◆ Dataset excerpts ◆
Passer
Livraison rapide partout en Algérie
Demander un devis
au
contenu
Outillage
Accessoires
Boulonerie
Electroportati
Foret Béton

==

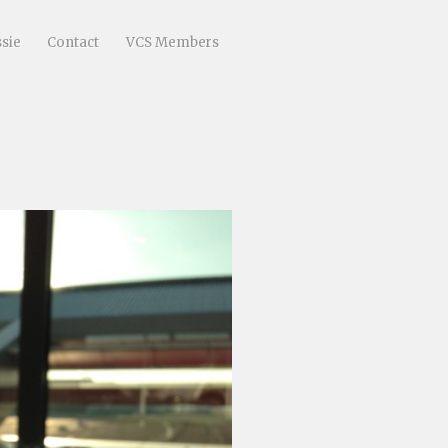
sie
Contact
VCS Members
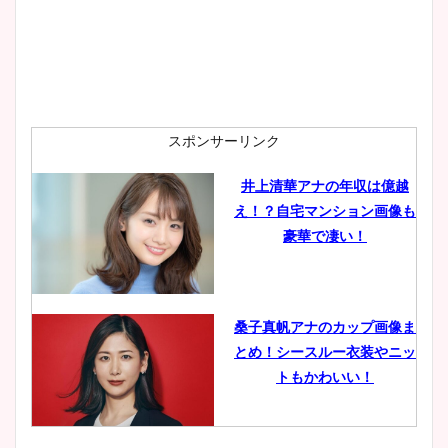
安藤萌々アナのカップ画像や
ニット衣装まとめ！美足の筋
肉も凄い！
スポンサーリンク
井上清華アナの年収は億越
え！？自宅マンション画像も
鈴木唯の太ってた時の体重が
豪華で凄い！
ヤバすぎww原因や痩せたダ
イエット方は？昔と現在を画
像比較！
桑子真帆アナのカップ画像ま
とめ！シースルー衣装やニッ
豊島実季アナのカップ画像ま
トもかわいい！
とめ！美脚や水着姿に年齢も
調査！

...

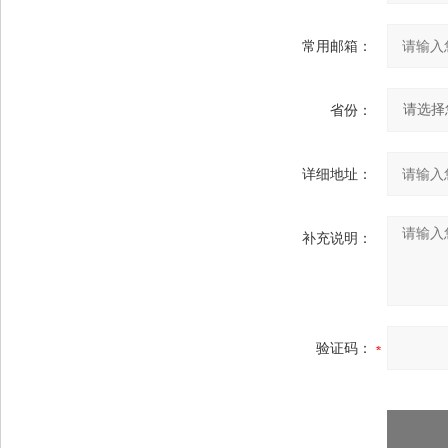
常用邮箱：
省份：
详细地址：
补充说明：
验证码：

◆ Exercise requirements ◆
Take the entries above and return only the lines from the one with "Demander un devis" to the one with "Foret Béton", both included, unchanged.

◆ Task solution ◆
Demander un devis
au
contenu
Outillage
Accessoires
Boulonerie
Electroportati
Foret Béton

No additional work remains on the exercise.